ASSIGNED TASK:
Only lines holding the word "tilbud" are wanted from the records; copy all of them.

(Saved data entries)

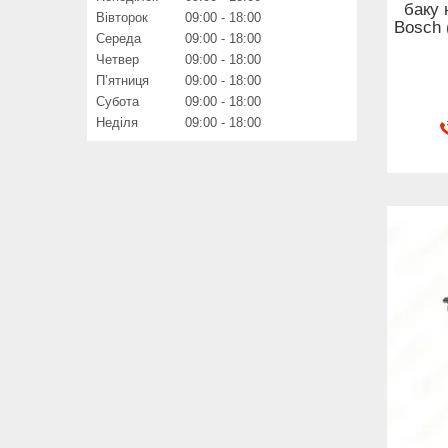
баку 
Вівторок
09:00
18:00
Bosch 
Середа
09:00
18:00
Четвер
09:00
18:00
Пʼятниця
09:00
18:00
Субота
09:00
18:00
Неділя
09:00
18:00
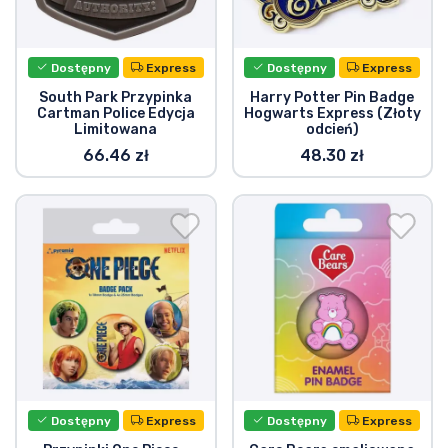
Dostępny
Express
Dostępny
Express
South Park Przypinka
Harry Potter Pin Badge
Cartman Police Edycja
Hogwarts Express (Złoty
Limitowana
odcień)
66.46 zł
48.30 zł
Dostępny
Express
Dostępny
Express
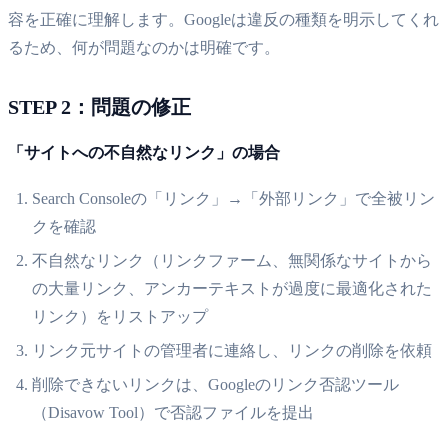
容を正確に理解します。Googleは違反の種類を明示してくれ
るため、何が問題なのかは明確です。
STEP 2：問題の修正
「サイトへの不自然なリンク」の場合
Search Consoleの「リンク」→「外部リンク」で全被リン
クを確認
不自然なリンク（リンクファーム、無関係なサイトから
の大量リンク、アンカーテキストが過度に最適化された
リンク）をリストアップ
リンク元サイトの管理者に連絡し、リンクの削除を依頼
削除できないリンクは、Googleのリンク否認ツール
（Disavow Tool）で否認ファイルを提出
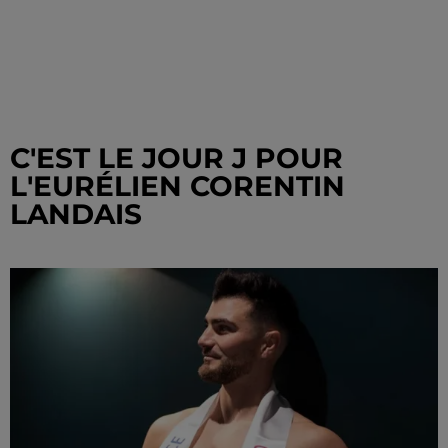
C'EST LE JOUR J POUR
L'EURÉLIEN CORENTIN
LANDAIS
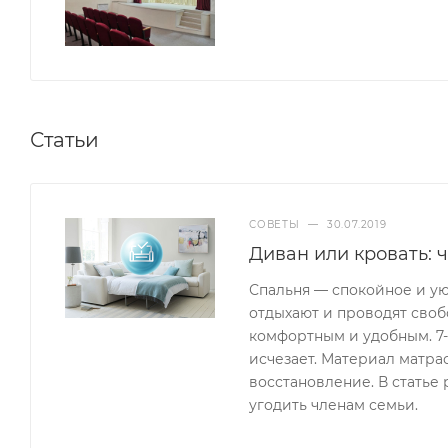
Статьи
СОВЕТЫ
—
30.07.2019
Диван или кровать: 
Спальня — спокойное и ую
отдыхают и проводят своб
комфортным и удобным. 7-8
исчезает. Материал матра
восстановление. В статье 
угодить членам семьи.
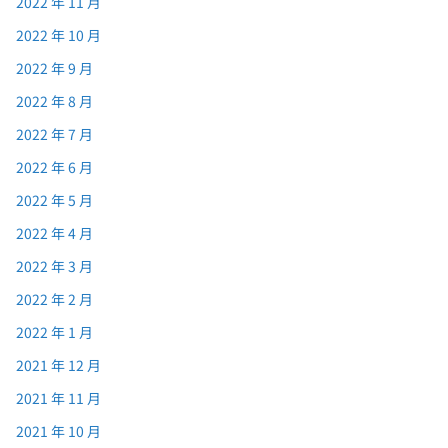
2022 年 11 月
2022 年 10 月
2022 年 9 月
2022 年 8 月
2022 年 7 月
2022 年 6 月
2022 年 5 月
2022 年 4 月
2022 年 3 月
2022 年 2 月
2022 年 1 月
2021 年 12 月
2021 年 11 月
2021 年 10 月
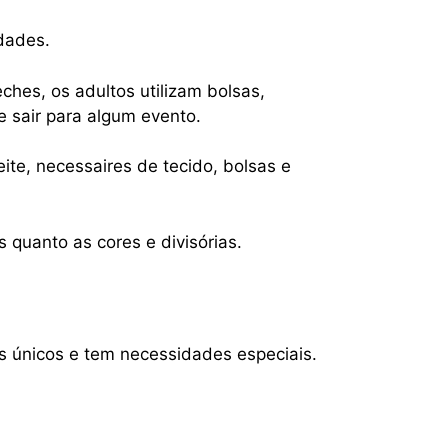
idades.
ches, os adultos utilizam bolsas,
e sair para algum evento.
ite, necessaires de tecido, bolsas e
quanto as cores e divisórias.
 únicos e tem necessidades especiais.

* * *

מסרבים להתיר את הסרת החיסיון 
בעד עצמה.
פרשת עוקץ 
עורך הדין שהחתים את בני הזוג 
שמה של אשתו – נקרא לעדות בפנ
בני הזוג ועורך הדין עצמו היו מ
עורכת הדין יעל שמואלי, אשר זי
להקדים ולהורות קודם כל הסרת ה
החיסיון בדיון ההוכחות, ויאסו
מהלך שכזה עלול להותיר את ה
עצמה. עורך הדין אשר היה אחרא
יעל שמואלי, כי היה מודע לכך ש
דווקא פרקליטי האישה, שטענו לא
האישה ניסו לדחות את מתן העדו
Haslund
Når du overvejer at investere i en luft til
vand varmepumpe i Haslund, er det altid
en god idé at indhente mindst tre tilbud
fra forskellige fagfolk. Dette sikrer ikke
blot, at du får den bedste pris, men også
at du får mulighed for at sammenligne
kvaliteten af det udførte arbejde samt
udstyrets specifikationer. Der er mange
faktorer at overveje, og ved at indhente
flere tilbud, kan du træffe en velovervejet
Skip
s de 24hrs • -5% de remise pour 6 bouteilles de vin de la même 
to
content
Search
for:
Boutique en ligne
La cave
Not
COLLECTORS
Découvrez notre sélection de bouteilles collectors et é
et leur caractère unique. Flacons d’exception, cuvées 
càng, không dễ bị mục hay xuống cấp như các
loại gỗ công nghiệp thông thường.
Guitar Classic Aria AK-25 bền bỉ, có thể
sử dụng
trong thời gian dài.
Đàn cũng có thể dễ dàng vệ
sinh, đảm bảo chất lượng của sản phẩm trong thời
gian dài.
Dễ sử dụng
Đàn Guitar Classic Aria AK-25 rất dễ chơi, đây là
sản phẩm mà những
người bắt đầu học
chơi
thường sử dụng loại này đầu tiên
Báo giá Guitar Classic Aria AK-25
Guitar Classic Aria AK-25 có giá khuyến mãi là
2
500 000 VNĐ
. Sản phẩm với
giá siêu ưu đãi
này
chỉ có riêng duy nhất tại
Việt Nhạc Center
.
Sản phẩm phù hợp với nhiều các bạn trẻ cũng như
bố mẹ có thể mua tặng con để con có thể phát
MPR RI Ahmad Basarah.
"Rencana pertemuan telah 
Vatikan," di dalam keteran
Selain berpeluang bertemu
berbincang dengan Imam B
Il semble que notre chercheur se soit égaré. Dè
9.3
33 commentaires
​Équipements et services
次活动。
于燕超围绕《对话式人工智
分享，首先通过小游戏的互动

---

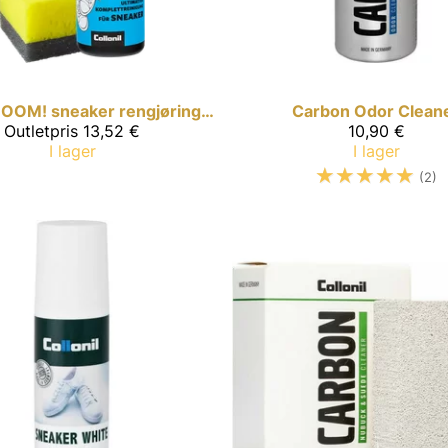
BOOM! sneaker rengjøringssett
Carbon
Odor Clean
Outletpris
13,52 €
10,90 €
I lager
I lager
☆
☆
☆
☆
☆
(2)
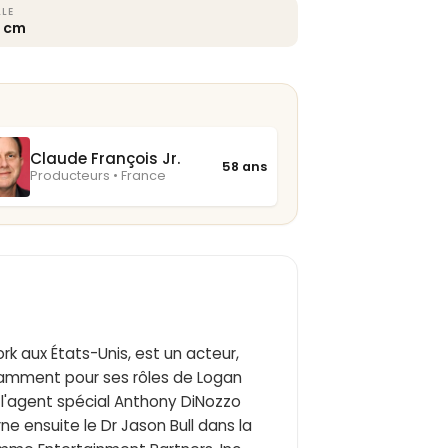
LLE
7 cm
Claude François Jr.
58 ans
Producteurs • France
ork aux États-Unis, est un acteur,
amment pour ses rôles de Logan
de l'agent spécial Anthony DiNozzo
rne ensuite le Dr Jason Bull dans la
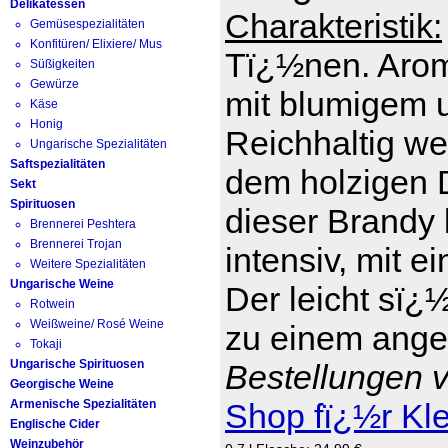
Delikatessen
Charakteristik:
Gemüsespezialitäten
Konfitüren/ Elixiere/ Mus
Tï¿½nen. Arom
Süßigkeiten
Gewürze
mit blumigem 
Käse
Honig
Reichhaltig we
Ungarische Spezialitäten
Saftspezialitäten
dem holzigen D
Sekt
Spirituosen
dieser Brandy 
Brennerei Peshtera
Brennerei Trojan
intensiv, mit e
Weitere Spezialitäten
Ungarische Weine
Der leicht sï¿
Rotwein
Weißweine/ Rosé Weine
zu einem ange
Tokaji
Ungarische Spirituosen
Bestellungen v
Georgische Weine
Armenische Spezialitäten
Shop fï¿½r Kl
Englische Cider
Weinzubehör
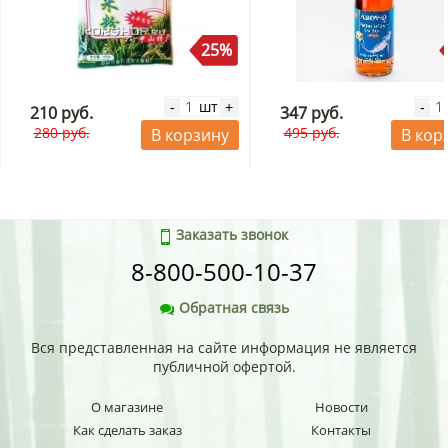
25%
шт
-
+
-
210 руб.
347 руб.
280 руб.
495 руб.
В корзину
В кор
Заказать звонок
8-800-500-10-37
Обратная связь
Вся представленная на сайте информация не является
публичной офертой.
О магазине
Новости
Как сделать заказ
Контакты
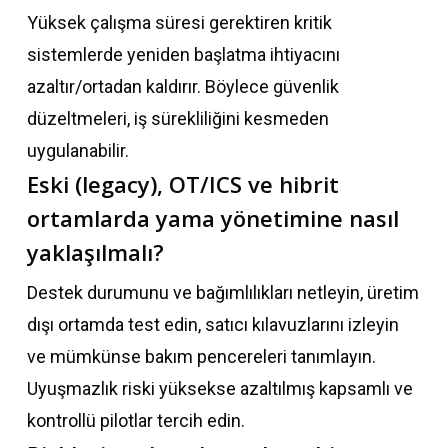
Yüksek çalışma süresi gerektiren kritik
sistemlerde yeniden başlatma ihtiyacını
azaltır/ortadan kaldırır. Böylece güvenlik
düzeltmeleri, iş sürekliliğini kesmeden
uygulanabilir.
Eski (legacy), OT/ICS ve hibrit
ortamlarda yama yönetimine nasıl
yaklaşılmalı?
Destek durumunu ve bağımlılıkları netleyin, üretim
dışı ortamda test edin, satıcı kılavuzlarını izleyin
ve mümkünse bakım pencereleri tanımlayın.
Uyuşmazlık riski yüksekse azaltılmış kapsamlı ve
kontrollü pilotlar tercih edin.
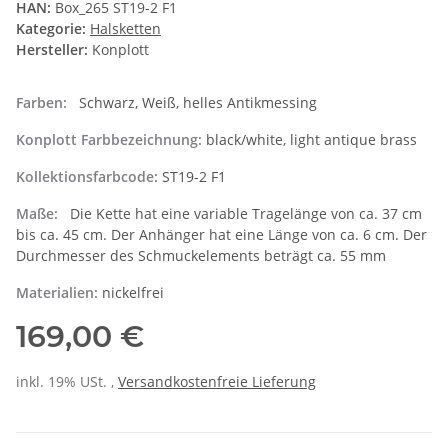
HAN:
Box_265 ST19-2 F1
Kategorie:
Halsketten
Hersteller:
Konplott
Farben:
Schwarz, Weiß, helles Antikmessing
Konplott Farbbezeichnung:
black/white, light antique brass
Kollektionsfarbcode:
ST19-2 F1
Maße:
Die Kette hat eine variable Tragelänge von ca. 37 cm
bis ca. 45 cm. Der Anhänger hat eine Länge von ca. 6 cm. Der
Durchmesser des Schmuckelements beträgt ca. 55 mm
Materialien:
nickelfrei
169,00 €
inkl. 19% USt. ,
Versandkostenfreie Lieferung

RESULT BELOW:
en god idé at indhente mindst tre tilbud
flere tilbud, kan du træffe en velovervejet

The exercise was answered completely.